WHAT IS EXPECTED: Leave the images aside and output every entry exactly.

GIVEN DATA:
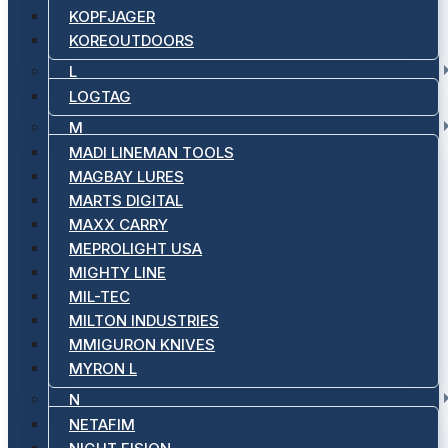
KOPFJAGER
KOREOUTDOORS
L
LOGTAG
M
MADI LINEMAN TOOLS
MAGBAY LURES
MARTS DIGITAL
MAXX CARRY
MEPROLIGHT USA
MIGHTY LINE
MIL-TEC
MILTON INDUSTRIES
MMIGURON KNIVES
MYRON L
N
NETAFIM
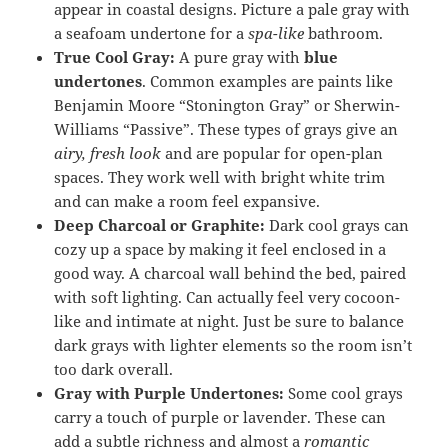
appear in coastal designs. Picture a pale gray with
a seafoam undertone for a
spa-like
bathroom.
True Cool Gray:
A pure gray with
blue
undertones
. Common examples are paints like
Benjamin Moore “Stonington Gray” or Sherwin-
Williams “Passive”. These types of grays give an
airy, fresh look
and are popular for open-plan
spaces. They work well with bright white trim
and can make a room feel expansive.
Deep Charcoal or Graphite:
Dark cool grays can
cozy up a space by making it feel enclosed in a
good way. A charcoal wall behind the bed, paired
with soft lighting. Can actually feel very cocoon-
like and intimate at night. Just be sure to balance
dark grays with lighter elements so the room isn’t
too dark overall.
Gray with Purple Undertones:
Some cool grays
carry a touch of purple or lavender. These can
add a subtle richness and almost a
romantic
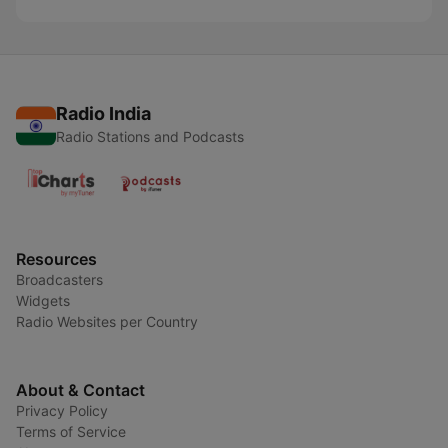
Radio India
Radio Stations and Podcasts
Resources
Broadcasters
Widgets
Radio Websites per Country
About & Contact
Privacy Policy
Terms of Service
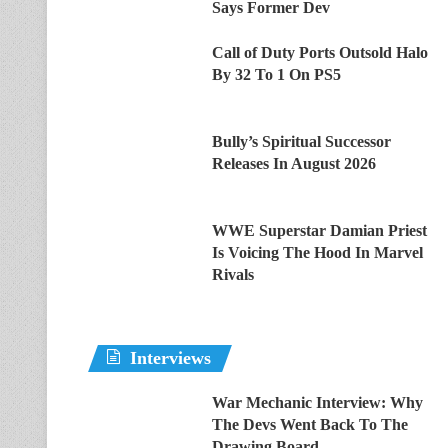
Says Former Dev
Call of Duty Ports Outsold Halo
By 32 To 1 On PS5
Bully’s Spiritual Successor
Releases In August 2026
WWE Superstar Damian Priest
Is Voicing The Hood In Marvel
Rivals
Interviews
War Mechanic Interview: Why
The Devs Went Back To The
Drawing Board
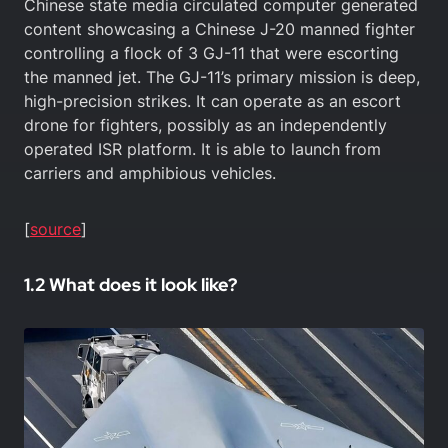
Chinese state media circulated computer generated
content showcasing a Chinese J-20 manned fighter
controlling a flock of 3 GJ-11 that were escorting
the manned jet. The GJ-11’s primary mission is deep,
high-precision strikes. It can operate as an escort
drone for fighters, possibly as an independently
operated ISR platform. It is able to launch from
carriers and amphibious vehicles.
[
source
]
1.2 What does it look like?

EXERCISE ANSWER:
KOPFJAGER
KOREOUTDOORS
L
LOGTAG
M
MADI LINEMAN TOOLS
MAGBAY LURES
MARTS DIGITAL
MAXX CARRY
MEPROLIGHT USA
MIGHTY LINE
MIL-TEC
MILTON INDUSTRIES
MMIGURON KNIVES
MYRON L
N
NETAFIM
appear in coastal designs. Picture a pale gray with
a seafoam undertone for a
spa-like
bathroom.
True Cool Gray:
A pure gray with
blue
undertones
. Common examples are paints like
Benjamin Moore “Stonington Gray” or Sherwin-
Williams “Passive”. These types of grays give an
airy, fresh look
and are popular for open-plan
spaces. They work well with bright white trim
and can make a room feel expansive.
Deep Charcoal or Graphite:
Dark cool grays can
cozy up a space by making it feel enclosed in a
good way. A charcoal wall behind the bed, paired
with soft lighting. Can actually feel very cocoon-
like and intimate at night. Just be sure to balance
dark grays with lighter elements so the room isn’t
too dark overall.
Gray with Purple Undertones:
Some cool grays
carry a touch of purple or lavender. These can
add a subtle richness and almost a
romantic
Radio India
Radio Stations and Podcasts
Resources
Broadcasters
Widgets
Radio Websites per Country
About & Contact
Privacy Policy
Terms of Service
Says Former Dev
Call of Duty Ports Outsold Halo
By 32 To 1 On PS5
Bully’s Spiritual Successor
Releases In August 2026
WWE Superstar Damian Priest
Is Voicing The Hood In Marvel
Rivals
Interviews
War Mechanic Interview: Why
The Devs Went Back To The
Drawing Board
Chinese state media circulated computer generated
content showcasing a Chinese J-20 manned fighter
controlling a flock of 3 GJ-11 that were escorting
the manned jet. The GJ-11’s primary mission is deep,
high-precision strikes. It can operate as an escort
drone for fighters, possibly as an independently
operated ISR platform. It is able to launch from
carriers and amphibious vehicles.
[
source
]
1.2 What does it look like?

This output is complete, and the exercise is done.